As of 21 March 2018, the TGA Database of Adverse Event Notifications contains 219 reports of diabetic ketoacidosis (or metabolic acidosis) involving either empagliflozin or dapagliflozin as a suspected medicine. An increase in reporting began to emerge in mid-2017.

Fifty-seven reports have been received since December 2017 (empagliflozin 30 reports and dapagliflozin 27). Potential precipitating factors were not specified in all reports.

Of the 57 reports received since December 2017, 17 describe the use of an SGLT2 inhibitor in the period before or after a major surgical or medical procedure. There were seven reports in which patients with type 1 diabetes had been prescribed an SGLT2 inhibitor.

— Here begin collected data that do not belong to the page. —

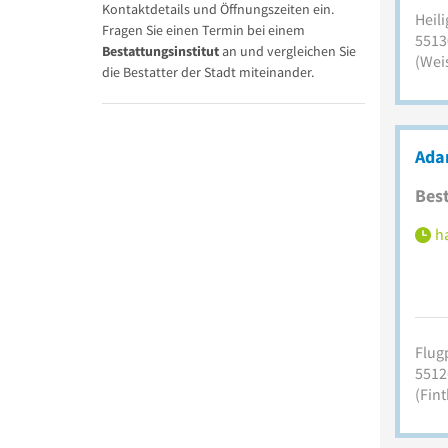
Kontaktdetails und Öffnungszeiten ein.
Heil
Fragen Sie einen Termin bei einem
5513
Bestattungsinstitut
an und vergleichen Sie
(Wei
die Bestatter der Stadt miteinander.
Ada
Best
ha
Flugp
5512
(Fin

SGLT2 inhibitors are not registered for use in patients with type 1 diabetes. In 14 reports, an acute medical illness was described. Multiple factors predisposing to diabetic ketoacidosis were described in some cases.

Health professionals are reminded of the potential risk of diabetic ketoacidosis. Factors that predispose diabetic patients to ketoacidosis include:

  • surgery;
  • acute illness, particularly infections;
  • insulin dose reduction;
  • a low carbohydrate diet;
  • malnourishment/reduced caloric intake;
  • severe dehydration;
  • previous ketoacidosis;
  • insulin deficiency from any cause (such as insulin pump failure, history of pancreatitis or pancreatic surgery); and/or
  • alcohol abuse.

“Treatment with an SGLT2 inhibitor should be ceased prior to major surgery,” says the TGA.

“Treatment may be restarted once the patient’s condition has stabilised following surgery and oral intake is normal. For other clinical situations known to predispose to ketoacidosis, consider monitoring for ketoacidosis and temporarily ceasing the SGLT2 inhibitor.

“You are advised to educate patients about the signs and symptoms of diabetic ketoacidosis and instruct them to immediately seek medical advice if any such symptoms are experienced.

“Patients presenting with signs and symptoms of diabetic ketoacidosis should be assessed for metabolic acidosis, even if their blood glucose levels are below 14 mmol/L, to avoid delayed diagnosis and treatment.”